Dixon-Woods M. Learning from maternity service failures at East Kent Hospitals. The BMJ. 2022;379:02755 https://doi.org/10.1136/bmj.o2755
Preventing recurring tragedies requires a highly coordinated system level response
Why it matters
The 2022 report on maternity and neonatal services in East Kent Hospitals University NHS Foundation Trust is the latest in a series of horrifying investigations into failings in maternity care.
The outcomes in almost half (97) of the 202 cases reviewed would have been different if care had been provided to nationally agreed standards. Many of the deaths (45 of 64) and brain injuries (12 of 17) in babies could have been avoided, as could most of the maternal deaths and injuries (23 of 32).
The failings at East Kent have a lot in common with other high profile disasters in healthcare and elsewhere; they have their roots in a complex tangle of behaviours and systems.
However, a particular problem in this case was the failure to tackle unacceptable practices and behaviours, including unprofessional behaviour by some consultant obstetricians. The trust seems to have put off dealing with the problem, believing that it would probably lose at an employment tribunal if it took disciplinary action against consultants, although the evidence for this assumption is unclear
A second problem was that bullying, harassment, and discrimination were common. There were serious problems with the processes which should have tackled these issues, including human resources processes which seem to have been unfit for purpose.
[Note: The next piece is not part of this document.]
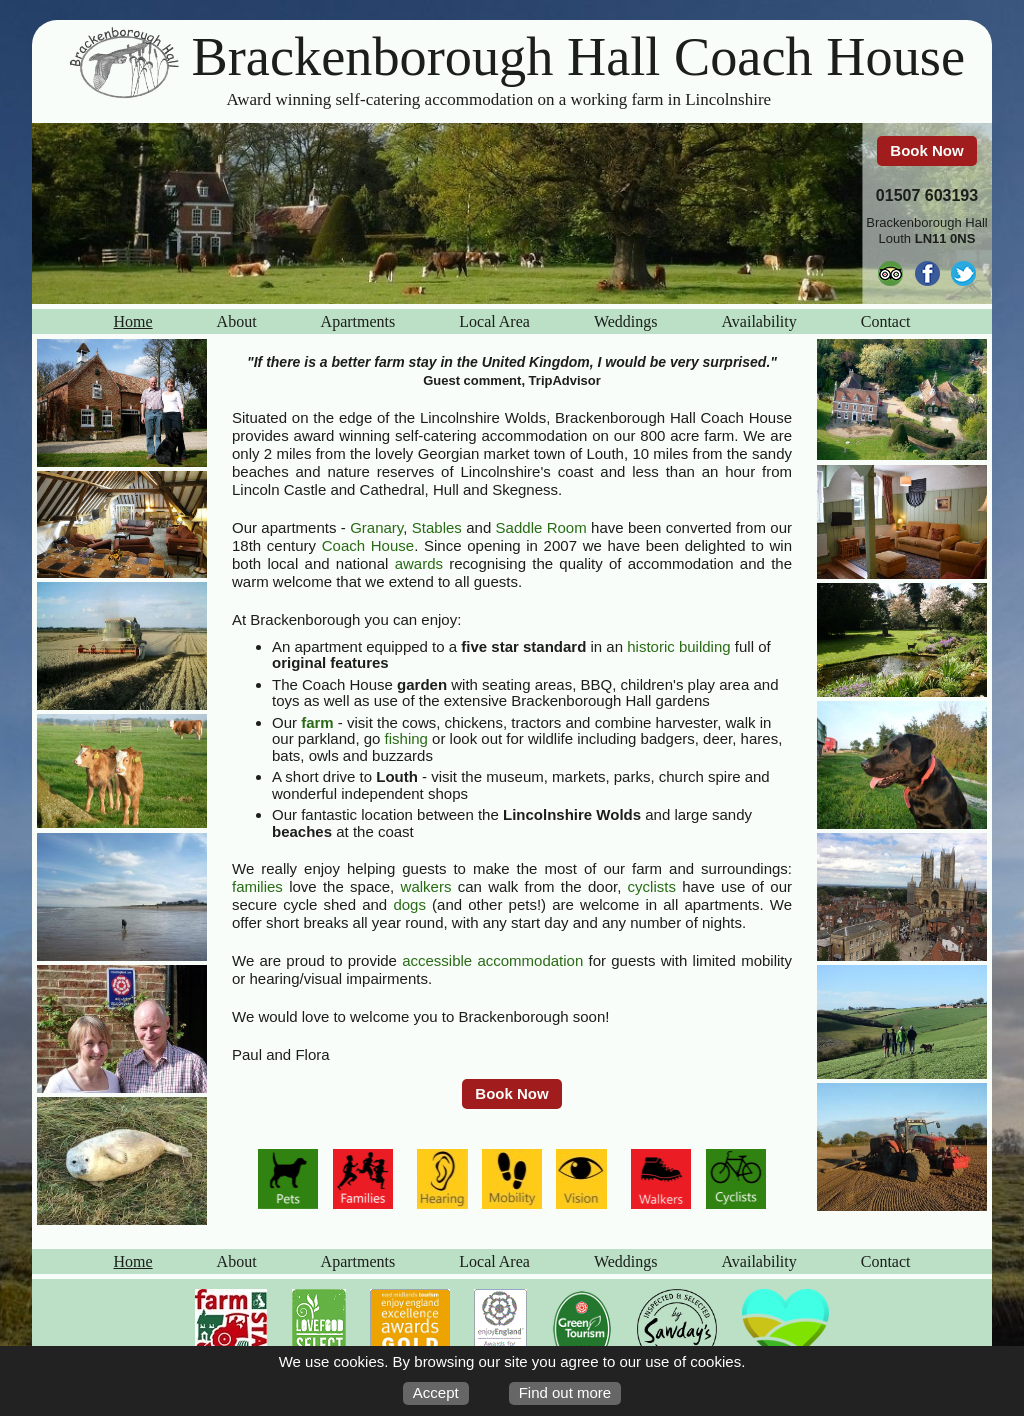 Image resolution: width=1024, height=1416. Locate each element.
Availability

At its most fundamental, what happened in East Kent was a system failure. The organisation’s weaknesses in tackling poor conduct, behaviour, and culture arose from problems in its leadership and management, especially human resources processes, but the wider context was also important. When the trust was clearly unable to handle the situation – or even properly recognise that it was happening – there was no effective mechanism to take over.
The discovery of the same failings in report after report shows lessons are not being learned. Preventing further tragedies requires a system-level, highly coordinated response that deals with the overlaps of different responsible bodies and the confusion around their authority and responsibilities. It will also need much improved management systems in NHS organisations, supported by clear standards and guidance, and evidence-based approaches to improvement that genuinely involve staff and patients.